I just saw that hat band, I'll have to do that! Didn't think of it...


----------



## BigCheeseStick (Aug 7, 2013)

Next is a hat band / ammo holder, and a bracelet for .308 
View attachment 2441


----------



## BigCheeseStick (Aug 7, 2013)

Para cord .44 Magnum hat band. 

Holds a full box of 20
View attachment 2543
View attachment 2544


----------



## Fuzzee (Nov 20, 2012)

Cool stuff, but wearing a bracelet of any kind for a man is a sure fire way to never get laid again. :mrgreen:

Either way paracord items seem big money.
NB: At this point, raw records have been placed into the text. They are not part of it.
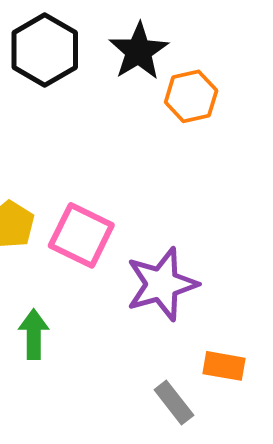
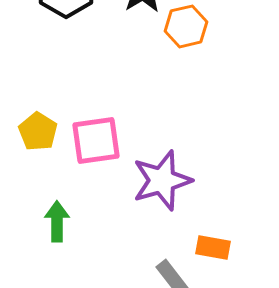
pink square: (81, 235) -> (96, 140), turned -34

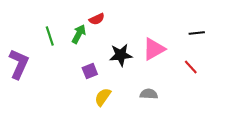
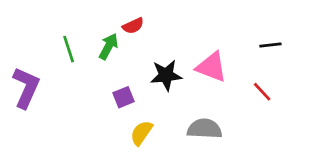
pink triangle: (154, 49) -> (211, 67), turned 50
gray semicircle: (149, 94) -> (205, 129), size x1.4

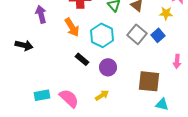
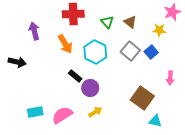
purple circle: (108, 67) -> (90, 88), moved
brown square: (149, 81) -> (142, 98), turned 30
pink semicircle: (69, 98) -> (62, 115), turned -75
I couldn't believe they wanted almost 50 bucks for this paracord belt I came across.

Timberline Knives Paracord Survival Belt FREE S&H 5103, 5104, 5101, 5102, 5105, 5106, 5107, 5108, 5109, 5110, 5111, 5112. Timberline Knives Belts.


----------



## BigCheeseStick (Aug 7, 2013)

Thanks for the link! I've got a MILE of this stuff in black I've been wondering what to do with. Next project... BELT!


----------



## BigCheeseStick (Aug 7, 2013)

View attachment 2616


Complete'o! 75' of cord.


----------



## AvengersAssembled (Dec 13, 2012)

I made a dog leash, just a simple single pass one color knot (I prefer using one line/color, to have the whole uninterrupted length if needed). I used around 80 feet, plus it can be coiled up pretty small. But yes, I see how much people ask for paracord items, makes me feel good that I can make my own!


----------



## Fuzzee (Nov 20, 2012)

BigCheeseStick said:


> View attachment 2616
> 
> 
> Complete'o! 75' of cord.


Nice work. That looks real good.


----------



## BigCheeseStick (Aug 7, 2013)

Thanks! It's a distraction from the news just repeating it's self.


----------



## PalmettoTree (Jun 8, 2013)

Knot tying in general is a dying art. Fewer needs and stretch cords have eliminated most functional needs. All that is left is art. The idea of making para cord projects among survivalist is to have cord on an emergency.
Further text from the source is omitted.